» **Activity**
Pull every line that includes the word "BarendrechtNU" from the data.

» **Records supplied**
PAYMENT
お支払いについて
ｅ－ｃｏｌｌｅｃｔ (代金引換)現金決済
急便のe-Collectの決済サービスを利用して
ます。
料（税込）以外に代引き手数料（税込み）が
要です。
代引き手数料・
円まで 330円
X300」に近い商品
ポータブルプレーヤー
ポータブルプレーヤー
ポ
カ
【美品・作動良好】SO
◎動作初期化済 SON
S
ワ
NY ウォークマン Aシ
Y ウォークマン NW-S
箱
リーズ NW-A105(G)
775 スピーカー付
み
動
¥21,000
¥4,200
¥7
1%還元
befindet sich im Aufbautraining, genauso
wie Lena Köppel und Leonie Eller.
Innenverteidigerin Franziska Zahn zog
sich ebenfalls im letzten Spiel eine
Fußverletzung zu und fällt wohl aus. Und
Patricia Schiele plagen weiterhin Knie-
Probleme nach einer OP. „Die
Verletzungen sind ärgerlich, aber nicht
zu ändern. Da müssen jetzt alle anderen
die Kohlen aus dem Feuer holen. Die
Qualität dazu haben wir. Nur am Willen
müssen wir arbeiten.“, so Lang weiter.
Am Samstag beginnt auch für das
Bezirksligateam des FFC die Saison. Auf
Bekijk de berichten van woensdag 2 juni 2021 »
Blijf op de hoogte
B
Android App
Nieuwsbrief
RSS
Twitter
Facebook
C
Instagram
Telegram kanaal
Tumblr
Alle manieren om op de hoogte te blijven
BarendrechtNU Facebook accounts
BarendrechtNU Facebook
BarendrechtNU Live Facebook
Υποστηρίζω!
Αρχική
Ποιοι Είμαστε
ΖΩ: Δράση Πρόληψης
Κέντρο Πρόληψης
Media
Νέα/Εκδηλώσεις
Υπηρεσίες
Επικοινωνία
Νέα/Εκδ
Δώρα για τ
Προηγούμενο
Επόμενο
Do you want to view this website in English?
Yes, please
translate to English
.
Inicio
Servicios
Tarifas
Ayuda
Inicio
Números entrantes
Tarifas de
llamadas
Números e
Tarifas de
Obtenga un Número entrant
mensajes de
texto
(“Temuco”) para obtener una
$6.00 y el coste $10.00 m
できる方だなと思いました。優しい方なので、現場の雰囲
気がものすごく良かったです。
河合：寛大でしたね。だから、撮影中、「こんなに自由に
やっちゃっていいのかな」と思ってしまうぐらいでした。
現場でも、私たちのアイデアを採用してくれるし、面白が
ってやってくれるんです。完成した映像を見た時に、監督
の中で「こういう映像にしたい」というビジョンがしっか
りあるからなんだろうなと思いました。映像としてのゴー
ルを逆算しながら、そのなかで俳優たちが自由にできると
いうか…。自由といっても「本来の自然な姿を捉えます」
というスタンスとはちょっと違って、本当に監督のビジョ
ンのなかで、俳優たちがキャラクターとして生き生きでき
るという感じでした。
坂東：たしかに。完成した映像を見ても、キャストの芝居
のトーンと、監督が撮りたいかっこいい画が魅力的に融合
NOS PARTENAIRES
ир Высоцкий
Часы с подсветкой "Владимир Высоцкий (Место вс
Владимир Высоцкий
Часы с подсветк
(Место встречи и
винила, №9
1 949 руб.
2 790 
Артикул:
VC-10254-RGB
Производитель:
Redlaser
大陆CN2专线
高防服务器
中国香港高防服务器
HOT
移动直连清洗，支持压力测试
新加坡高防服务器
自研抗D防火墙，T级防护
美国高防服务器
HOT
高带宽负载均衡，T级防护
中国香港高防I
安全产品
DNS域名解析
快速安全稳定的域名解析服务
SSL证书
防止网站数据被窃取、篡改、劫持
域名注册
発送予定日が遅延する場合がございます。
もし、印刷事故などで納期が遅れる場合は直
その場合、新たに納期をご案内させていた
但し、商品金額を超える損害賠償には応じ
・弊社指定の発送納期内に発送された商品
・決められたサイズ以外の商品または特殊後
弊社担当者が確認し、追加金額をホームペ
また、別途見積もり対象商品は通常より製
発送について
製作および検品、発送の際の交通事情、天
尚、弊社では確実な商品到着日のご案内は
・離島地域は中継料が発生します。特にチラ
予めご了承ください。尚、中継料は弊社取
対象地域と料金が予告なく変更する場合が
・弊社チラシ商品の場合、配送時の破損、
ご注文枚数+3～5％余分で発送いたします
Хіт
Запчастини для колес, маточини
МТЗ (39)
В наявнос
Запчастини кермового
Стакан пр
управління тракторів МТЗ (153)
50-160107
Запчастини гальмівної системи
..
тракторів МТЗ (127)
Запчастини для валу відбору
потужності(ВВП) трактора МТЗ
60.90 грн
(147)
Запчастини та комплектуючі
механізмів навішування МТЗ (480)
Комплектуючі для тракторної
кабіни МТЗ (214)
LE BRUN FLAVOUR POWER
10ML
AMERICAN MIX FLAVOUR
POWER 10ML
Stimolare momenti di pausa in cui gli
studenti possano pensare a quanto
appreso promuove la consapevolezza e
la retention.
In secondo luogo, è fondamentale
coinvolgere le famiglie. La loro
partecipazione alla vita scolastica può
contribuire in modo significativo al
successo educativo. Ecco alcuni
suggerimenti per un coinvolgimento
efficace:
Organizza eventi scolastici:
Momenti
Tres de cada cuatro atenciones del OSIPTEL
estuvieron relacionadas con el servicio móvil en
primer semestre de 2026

» **Response box**
BarendrechtNU Facebook accounts
BarendrechtNU Facebook
BarendrechtNU Live Facebook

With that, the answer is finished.